Data excerpts ::
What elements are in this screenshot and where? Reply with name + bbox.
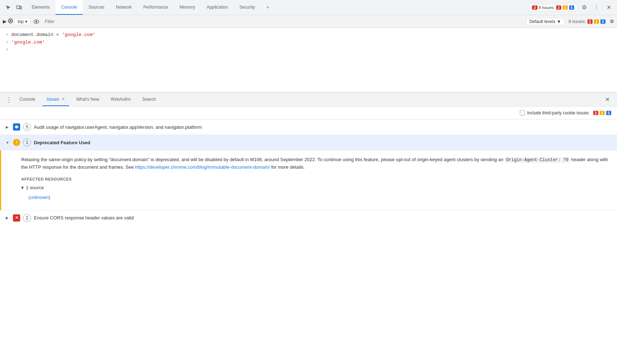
console-error-badge: 2: [587, 19, 593, 24]
cursor-icon[interactable]: [3, 2, 14, 13]
cors-error-icon: ✕: [13, 214, 20, 222]
affected-resources-section: AFFECTED RESOURCES ▾ 1 source (unknown): [21, 177, 608, 201]
audit-expand-icon: ▶: [6, 125, 10, 129]
issue-deprecated-detail: Relaxing the same-origin policy by setti…: [0, 150, 617, 210]
console-settings-icon[interactable]: ⚙: [610, 19, 614, 24]
issue-row-deprecated[interactable]: ▼ ! 1 Deprecated Feature Used: [0, 135, 617, 150]
console-output-line: ‹ 'google.com': [6, 38, 611, 46]
issues-label: 8 Issues:: [539, 5, 555, 10]
issues-info-count: 5: [606, 111, 611, 115]
issues-list: ▶ 💬 5 Audit usage of navigator.userAgent…: [0, 119, 617, 226]
close-devtools-icon[interactable]: ✕: [603, 2, 614, 13]
tab-console[interactable]: Console: [55, 0, 83, 15]
tab-security[interactable]: Security: [234, 0, 261, 15]
top-warn-count: 1: [563, 5, 568, 10]
console-command-text: document.domain = 'google.com': [11, 32, 95, 37]
audit-issue-title: Audit usage of navigator.userAgent, navi…: [34, 124, 611, 130]
level-label: Default levels: [530, 19, 555, 24]
deprecated-expand-icon: ▼: [6, 141, 10, 145]
audit-count-circle: 5: [23, 123, 31, 131]
deprecated-warn-icon: !: [13, 139, 20, 146]
issue-row-cors[interactable]: ▶ ✕ 2 Ensure CORS response header values…: [0, 210, 617, 226]
clear-console-icon[interactable]: [8, 18, 13, 24]
issues-error-count: 2: [593, 111, 598, 115]
cors-issue-title: Ensure CORS response header values are v…: [34, 215, 611, 220]
audit-icon-blue: 💬: [13, 123, 20, 131]
more-menu-icon[interactable]: ⋮: [591, 2, 602, 13]
top-info-count: 5: [569, 5, 574, 10]
panel-tab-console[interactable]: Console: [15, 93, 40, 106]
top-tab-list: Elements Console Sources Network Perform…: [26, 0, 275, 15]
issues-toolbar: Include third-party cookie issues 2 1 5: [0, 106, 617, 119]
expand-console-icon[interactable]: ▶: [3, 19, 6, 24]
issues-count-badges: 2 1 5: [593, 111, 611, 115]
console-warn-badge: 1: [594, 19, 599, 24]
tab-performance[interactable]: Performance: [138, 0, 174, 15]
panel-tab-search[interactable]: Search: [138, 93, 160, 106]
error-badge: 2: [532, 5, 537, 10]
empty-arrow: ›: [6, 47, 8, 52]
context-selector[interactable]: top ▾: [14, 18, 31, 25]
tab-elements[interactable]: Elements: [26, 0, 55, 15]
console-issue-counts[interactable]: 8 Issues: 2 1 5: [566, 18, 608, 25]
panel-dots-menu[interactable]: ⋮: [6, 96, 12, 104]
source-expand-arrow: ▾: [21, 185, 24, 190]
cors-expand-icon: ▶: [6, 216, 10, 220]
source-count-label: 1 source: [26, 185, 44, 190]
console-input-line: › document.domain = 'google.com': [6, 31, 611, 38]
top-tab-bar: Elements Console Sources Network Perform…: [0, 0, 617, 15]
input-arrow: ›: [6, 32, 8, 37]
deprecated-issue-title: Deprecated Feature Used: [34, 140, 611, 145]
third-party-label: Include third-party cookie issues: [527, 110, 589, 115]
output-arrow: ‹: [6, 40, 8, 45]
console-info-badge: 5: [600, 19, 605, 24]
third-party-cookie-filter: Include third-party cookie issues: [520, 110, 589, 115]
source-expand-row[interactable]: ▾ 1 source: [21, 185, 608, 190]
immutable-domain-link[interactable]: https://developer.chrome.com/blog/immuta…: [135, 164, 270, 170]
console-toolbar: ▶ top ▾ Default levels ▼ 8 Issues: 2 1 5…: [0, 15, 617, 28]
third-party-checkbox[interactable]: [520, 110, 525, 115]
affected-resources-label: AFFECTED RESOURCES: [21, 177, 608, 181]
cors-count-circle: 2: [23, 214, 31, 222]
issue-row-audit[interactable]: ▶ 💬 5 Audit usage of navigator.userAgent…: [0, 119, 617, 135]
context-label: top: [18, 19, 24, 24]
panel-tab-webauthn[interactable]: WebAuthn: [106, 93, 135, 106]
console-string-value: 'google.com': [62, 32, 96, 37]
settings-icon[interactable]: ⚙: [579, 2, 590, 13]
tab-application[interactable]: Application: [201, 0, 234, 15]
issues-panel: ⋮ Console Issues ✕ What's New WebAuthn S…: [0, 93, 617, 226]
issues-panel-header: ⋮ Console Issues ✕ What's New WebAuthn S…: [0, 93, 617, 106]
device-toggle-icon[interactable]: [14, 2, 24, 13]
console-content: › document.domain = 'google.com' ‹ 'goog…: [0, 28, 617, 93]
panel-close-button[interactable]: ✕: [604, 95, 611, 104]
console-filter-input[interactable]: [42, 18, 525, 26]
tab-more[interactable]: »: [261, 0, 275, 15]
issues-badge[interactable]: 2 8 Issues: 2 1 5: [529, 4, 577, 11]
eye-icon[interactable]: [32, 18, 41, 25]
tab-sources[interactable]: Sources: [83, 0, 110, 15]
top-error-count: 2: [556, 5, 561, 10]
tab-network[interactable]: Network: [110, 0, 138, 15]
source-unknown-item[interactable]: (unknown): [21, 193, 608, 201]
svg-point-6: [35, 21, 37, 22]
console-output-value: 'google.com': [11, 40, 45, 45]
panel-tab-whatsnew[interactable]: What's New: [72, 93, 104, 106]
toolbar-right: 2 8 Issues: 2 1 5 ⚙ ⋮ ✕: [529, 2, 614, 13]
issues-tab-close[interactable]: ✕: [62, 97, 65, 101]
context-arrow: ▾: [25, 19, 27, 24]
deprecated-detail-text: Relaxing the same-origin policy by setti…: [21, 156, 608, 171]
console-empty-line: ›: [6, 46, 611, 53]
panel-tab-issues[interactable]: Issues ✕: [42, 93, 69, 106]
issues-warn-count: 1: [600, 111, 605, 115]
tab-memory[interactable]: Memory: [174, 0, 201, 15]
code-origin-agent-cluster: Origin-Agent-Cluster: ?0: [505, 157, 570, 163]
deprecated-count-circle: 1: [23, 138, 31, 146]
level-selector[interactable]: Default levels ▼: [526, 18, 564, 25]
level-arrow: ▼: [557, 19, 561, 24]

Problem description ::
Filter the entries and keep only the lines holding "expand".

Answer for this exercise ::
audit-expand-icon: ▶: [6, 125, 10, 129]
deprecated-expand-icon: ▼: [6, 141, 10, 145]
expand-console-icon[interactable]: ▶: [3, 19, 6, 24]
source-expand-arrow: ▾: [21, 185, 24, 190]
cors-expand-icon: ▶: [6, 216, 10, 220]
source-expand-row[interactable]: ▾ 1 source: [21, 185, 608, 190]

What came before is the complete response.